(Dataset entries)

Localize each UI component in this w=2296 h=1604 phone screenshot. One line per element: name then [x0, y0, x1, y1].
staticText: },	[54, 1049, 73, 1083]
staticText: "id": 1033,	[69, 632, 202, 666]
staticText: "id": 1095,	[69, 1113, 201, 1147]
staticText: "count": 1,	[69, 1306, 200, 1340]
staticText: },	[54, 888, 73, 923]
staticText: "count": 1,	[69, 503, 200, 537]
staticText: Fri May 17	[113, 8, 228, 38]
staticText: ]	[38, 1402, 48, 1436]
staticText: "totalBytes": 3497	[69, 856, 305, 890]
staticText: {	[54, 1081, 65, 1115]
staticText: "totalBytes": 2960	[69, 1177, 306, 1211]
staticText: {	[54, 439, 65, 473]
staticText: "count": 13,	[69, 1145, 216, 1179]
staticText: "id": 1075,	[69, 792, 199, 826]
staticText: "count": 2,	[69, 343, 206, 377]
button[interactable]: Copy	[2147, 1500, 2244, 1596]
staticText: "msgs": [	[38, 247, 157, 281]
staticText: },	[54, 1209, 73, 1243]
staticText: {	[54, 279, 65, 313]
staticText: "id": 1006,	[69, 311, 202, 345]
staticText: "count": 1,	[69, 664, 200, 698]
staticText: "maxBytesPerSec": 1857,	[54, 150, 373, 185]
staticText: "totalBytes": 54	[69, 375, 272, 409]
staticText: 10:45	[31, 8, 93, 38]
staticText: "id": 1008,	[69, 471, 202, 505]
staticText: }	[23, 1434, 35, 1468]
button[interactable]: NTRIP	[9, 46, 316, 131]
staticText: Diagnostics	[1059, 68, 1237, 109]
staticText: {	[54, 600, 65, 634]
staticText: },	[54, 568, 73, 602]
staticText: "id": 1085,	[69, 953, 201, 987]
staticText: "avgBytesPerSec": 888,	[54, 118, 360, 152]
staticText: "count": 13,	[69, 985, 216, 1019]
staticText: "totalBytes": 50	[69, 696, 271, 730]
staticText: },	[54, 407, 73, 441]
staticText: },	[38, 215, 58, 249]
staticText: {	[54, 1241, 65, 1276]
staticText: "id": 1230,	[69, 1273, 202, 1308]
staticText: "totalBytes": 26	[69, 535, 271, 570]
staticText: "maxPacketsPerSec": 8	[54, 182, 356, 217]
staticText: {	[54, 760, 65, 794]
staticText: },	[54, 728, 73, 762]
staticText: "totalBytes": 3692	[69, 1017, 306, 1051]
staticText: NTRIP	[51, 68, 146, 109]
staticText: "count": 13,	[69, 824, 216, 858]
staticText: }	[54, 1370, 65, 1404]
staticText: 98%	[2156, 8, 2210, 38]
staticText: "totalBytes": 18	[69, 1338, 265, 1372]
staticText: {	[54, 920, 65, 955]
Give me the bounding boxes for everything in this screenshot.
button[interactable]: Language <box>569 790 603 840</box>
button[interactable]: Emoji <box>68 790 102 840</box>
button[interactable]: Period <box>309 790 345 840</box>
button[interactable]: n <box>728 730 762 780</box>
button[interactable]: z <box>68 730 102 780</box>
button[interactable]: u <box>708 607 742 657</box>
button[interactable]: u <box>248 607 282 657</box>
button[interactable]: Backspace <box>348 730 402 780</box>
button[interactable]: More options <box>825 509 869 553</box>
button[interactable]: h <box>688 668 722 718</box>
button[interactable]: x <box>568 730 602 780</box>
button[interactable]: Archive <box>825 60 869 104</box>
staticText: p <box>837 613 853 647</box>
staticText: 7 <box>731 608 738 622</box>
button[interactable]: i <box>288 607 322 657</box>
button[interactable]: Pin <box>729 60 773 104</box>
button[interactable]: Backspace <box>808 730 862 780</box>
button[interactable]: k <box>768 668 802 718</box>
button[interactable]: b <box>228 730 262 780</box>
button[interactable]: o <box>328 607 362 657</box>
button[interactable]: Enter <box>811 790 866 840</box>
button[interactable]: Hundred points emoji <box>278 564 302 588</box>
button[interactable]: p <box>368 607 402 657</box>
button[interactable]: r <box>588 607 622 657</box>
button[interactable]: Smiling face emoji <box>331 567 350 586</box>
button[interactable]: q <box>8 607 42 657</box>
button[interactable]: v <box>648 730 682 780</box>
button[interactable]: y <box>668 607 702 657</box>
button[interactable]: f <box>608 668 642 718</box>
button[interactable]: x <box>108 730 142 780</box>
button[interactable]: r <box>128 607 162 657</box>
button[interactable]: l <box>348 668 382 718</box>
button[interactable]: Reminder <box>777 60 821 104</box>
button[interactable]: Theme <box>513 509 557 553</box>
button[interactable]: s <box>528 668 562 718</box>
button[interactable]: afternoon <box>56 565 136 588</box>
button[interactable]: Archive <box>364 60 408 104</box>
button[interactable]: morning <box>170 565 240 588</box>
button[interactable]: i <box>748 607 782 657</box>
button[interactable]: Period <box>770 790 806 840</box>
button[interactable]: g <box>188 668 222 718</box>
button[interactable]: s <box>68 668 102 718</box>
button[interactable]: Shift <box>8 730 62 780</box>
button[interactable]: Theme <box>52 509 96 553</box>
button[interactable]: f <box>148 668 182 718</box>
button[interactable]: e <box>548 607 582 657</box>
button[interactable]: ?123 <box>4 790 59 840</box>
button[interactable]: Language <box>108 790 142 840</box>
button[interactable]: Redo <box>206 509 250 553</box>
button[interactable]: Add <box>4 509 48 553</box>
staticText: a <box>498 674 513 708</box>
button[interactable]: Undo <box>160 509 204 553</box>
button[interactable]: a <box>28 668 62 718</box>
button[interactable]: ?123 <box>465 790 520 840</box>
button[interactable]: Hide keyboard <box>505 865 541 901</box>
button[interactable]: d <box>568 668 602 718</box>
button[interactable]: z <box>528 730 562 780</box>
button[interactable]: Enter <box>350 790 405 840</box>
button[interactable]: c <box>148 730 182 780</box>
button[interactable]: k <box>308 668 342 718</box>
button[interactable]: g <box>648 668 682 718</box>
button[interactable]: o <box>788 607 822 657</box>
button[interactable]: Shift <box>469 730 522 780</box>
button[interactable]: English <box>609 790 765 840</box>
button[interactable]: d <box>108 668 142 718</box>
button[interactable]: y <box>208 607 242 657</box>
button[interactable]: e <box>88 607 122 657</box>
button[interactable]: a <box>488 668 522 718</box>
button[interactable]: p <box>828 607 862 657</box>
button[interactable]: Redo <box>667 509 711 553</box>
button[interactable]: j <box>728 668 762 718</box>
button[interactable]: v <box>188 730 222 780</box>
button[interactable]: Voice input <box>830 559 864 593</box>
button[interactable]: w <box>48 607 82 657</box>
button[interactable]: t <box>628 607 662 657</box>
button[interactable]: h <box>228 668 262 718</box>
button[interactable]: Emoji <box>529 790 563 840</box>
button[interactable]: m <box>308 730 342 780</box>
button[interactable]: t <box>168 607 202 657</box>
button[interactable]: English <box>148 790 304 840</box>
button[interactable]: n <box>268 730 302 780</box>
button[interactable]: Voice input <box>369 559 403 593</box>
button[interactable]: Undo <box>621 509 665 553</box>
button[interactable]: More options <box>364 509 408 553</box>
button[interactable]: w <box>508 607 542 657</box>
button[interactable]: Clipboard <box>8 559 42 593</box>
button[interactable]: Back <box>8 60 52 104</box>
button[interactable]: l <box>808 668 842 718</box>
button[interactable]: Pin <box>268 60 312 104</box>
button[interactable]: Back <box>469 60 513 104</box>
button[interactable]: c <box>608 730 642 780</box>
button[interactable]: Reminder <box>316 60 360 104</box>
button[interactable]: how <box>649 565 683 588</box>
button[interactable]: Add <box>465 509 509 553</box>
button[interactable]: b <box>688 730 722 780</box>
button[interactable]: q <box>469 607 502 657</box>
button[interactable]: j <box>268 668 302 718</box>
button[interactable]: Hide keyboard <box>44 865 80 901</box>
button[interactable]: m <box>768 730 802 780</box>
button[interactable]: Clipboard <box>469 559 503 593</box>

» DIRECTIONS:
Above are the records; copy each line from them that includes the string "Language".

» SOLUTION TO THIS EXERCISE:
button[interactable]: Language <box>569 790 603 840</box>
button[interactable]: Language <box>108 790 142 840</box>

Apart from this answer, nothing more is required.